KP-Agent: Keyword Pruning in Sponsored Search Advertising via LLM-Powered Contextual Bandits
Hou-Wan Long, Yicheng Song, Zidong Wang, Tianshu Sun
TL;DR
This paper tackles keyword pruning in sponsored search advertising by framing it as a contextual bandit problem and introducing KP-Agent, an LLM-based agent augmented with SSA-domain tools and a memory module.
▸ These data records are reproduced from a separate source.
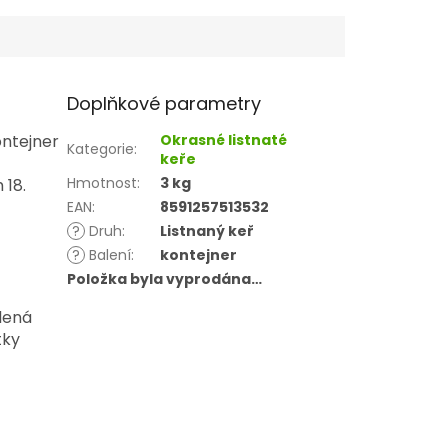
Doplňkové parametry
ontejner
Okrasné listnaté
Kategorie
:
keře
Hmotnost
:
3 kg
 18.
EAN
:
8591257513532
?
Druh
:
Listnaný keř
?
Balení
:
kontejner
Položka byla vyprodána…
elená
tky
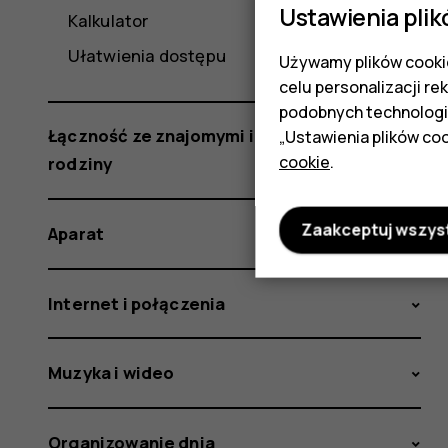
Ustawienia plik
Kalkulator
Ułatwienia dostępu
Używamy plików cookie
celu personalizacji re
podobnych technologi
Łączność ze znajomymi i członkami
„Ustawienia plików coo
cookie
.
rodziny
Zaakceptuj wszys
Aparat
Internet i połączenia
Muzyka i wideo
Organizowanie dnia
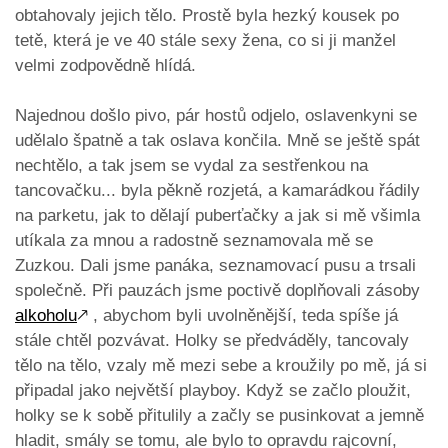
obtahovaly jejich tělo. Prostě byla hezký kousek po
tetě, která je ve 40 stále sexy žena, co si ji manžel
velmi zodpovědně hlídá.
Najednou došlo pivo, pár hostů odjelo, oslavenkyni se
udělalo špatně a tak oslava končila. Mně se ještě spát
nechtělo, a tak jsem se vydal za sestřenkou na
tancovačku... byla pěkně rozjetá, a kamarádkou řádily
na parketu, jak to dělají puberťačky a jak si mě všimla
utíkala za mnou a radostně seznamovala mě se
Zuzkou. Dali jsme panáka, seznamovací pusu a trsali
společně. Při pauzách jsme poctivě doplňovali zásoby
alkoholu
🡕
, abychom byli uvolněnější, teda spíše já
stále chtěl pozvávat. Holky se předváděly, tancovaly
tělo na tělo, vzaly mě mezi sebe a kroužily po mě, já si
připadal jako největší playboy. Když se začlo ploužit,
holky se k sobě přitulily a začly se pusinkovat a jemně
hladit, smály se tomu, ale bylo to opravdu rajcovní,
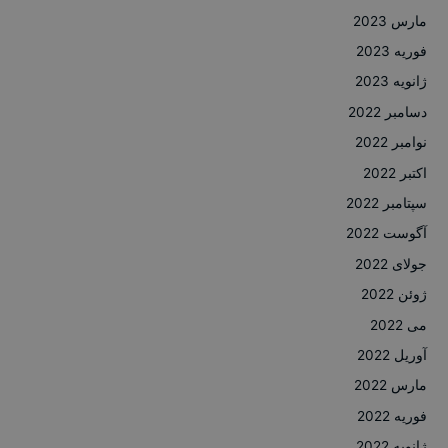
مارس 2023
فوریه 2023
ژانویه 2023
دسامبر 2022
نوامبر 2022
اکتبر 2022
سپتامبر 2022
آگوست 2022
جولای 2022
ژوئن 2022
می 2022
آوریل 2022
مارس 2022
فوریه 2022
ژانویه 2022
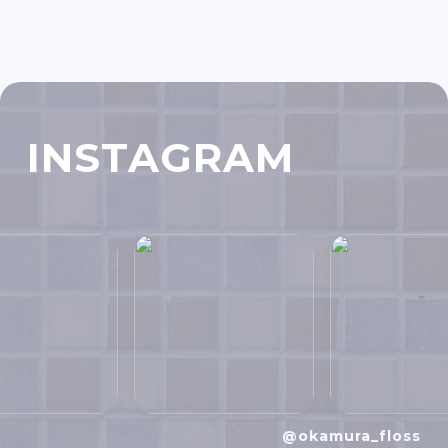
INSTAGRAM
@okamura_floss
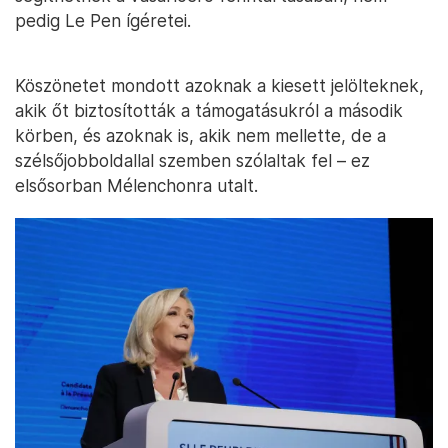
pedig Le Pen ígéretei.
Köszönetet mondott azoknak a kiesett jelölteknek,
akik őt biztosították a támogatásukról a második
körben, és azoknak is, akik nem mellette, de a
szélsőjobboldallal szemben szólaltak fel – ez
elsősorban Mélenchonra utalt.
The system uses domain-specific tools to process tabular SSA data without hallucination, a memory-augmented reflection mechanism for few-shot learning, and code generation to enact pruning decisions, all guided by advertiser-side KPIs. Empirical evaluation on 21 days of Meituan SSA data shows KP-Agent achieves up to 49.28% higher cumulative profit than baseline pruning strategies, with larger gains when the minimum keyword retention is lower. The work demonstrates a practical, adaptive pruning approach that improves resource allocation under budget constraints and demonstrates significant potential for real-world SSA optimization.
Abstract
Sponsored search advertising (SSA) requires advertisers to constantly adjust keyword strategies. While bid adjustment and keyword generation are well-studied, keyword pruning-refining keyword sets to enhance campaign performance-remains under-explored. This paper addresses critical inefficiencies in current practices as evidenced by a dataset containing 0.5 million SSA records from a pharmaceutical advertiser on search engine Meituan, China's largest delivery platform. We propose KP-Agent, an LLM agentic system with domain tool set and a memory module. By modeling keyword pruning within a contextual bandit framework, KP-Agent generates code snippets to refine keyword sets through reinforcement learning. Experiments show KP-Agent improves cumulative profit by up to 49.28% over baselines.